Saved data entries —
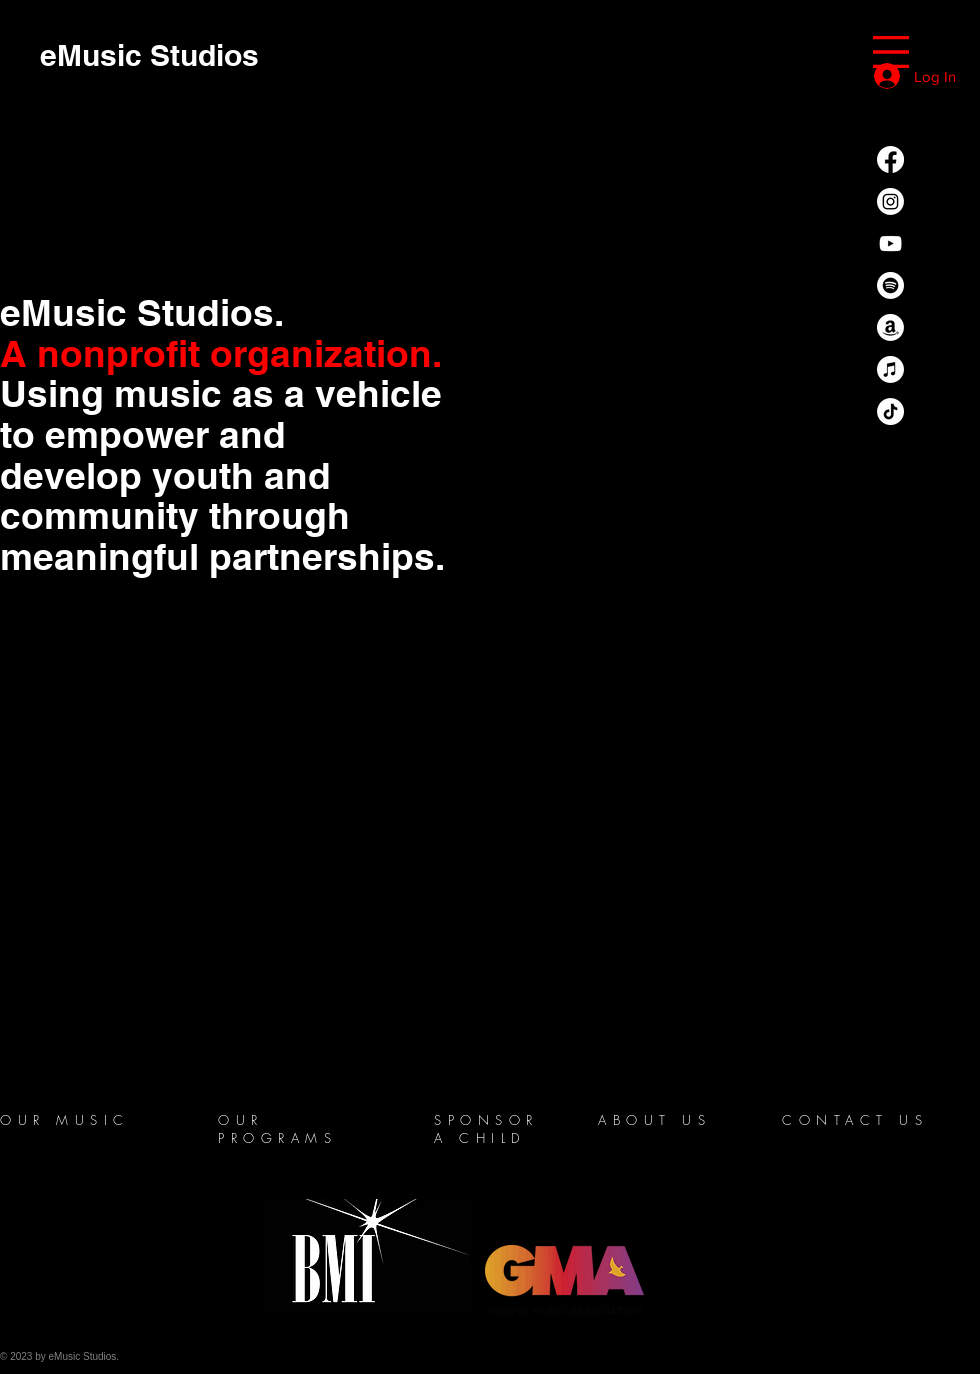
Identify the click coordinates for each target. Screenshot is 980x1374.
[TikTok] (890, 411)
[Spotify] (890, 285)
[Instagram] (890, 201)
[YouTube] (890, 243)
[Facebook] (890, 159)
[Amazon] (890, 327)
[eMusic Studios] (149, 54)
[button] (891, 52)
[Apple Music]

WHAT TO DO —
Print each of the records above exactly as written, leaving no picture in the copy.

EXPECTED ANSWER —
Identify the click coordinates for each target. Screenshot is 980x1374.
[TikTok] (890, 411)
[Spotify] (890, 285)
[Instagram] (890, 201)
[YouTube] (890, 243)
[Facebook] (890, 159)
[Amazon] (890, 327)
[eMusic Studios] (149, 54)
[button] (891, 52)
[Apple Music]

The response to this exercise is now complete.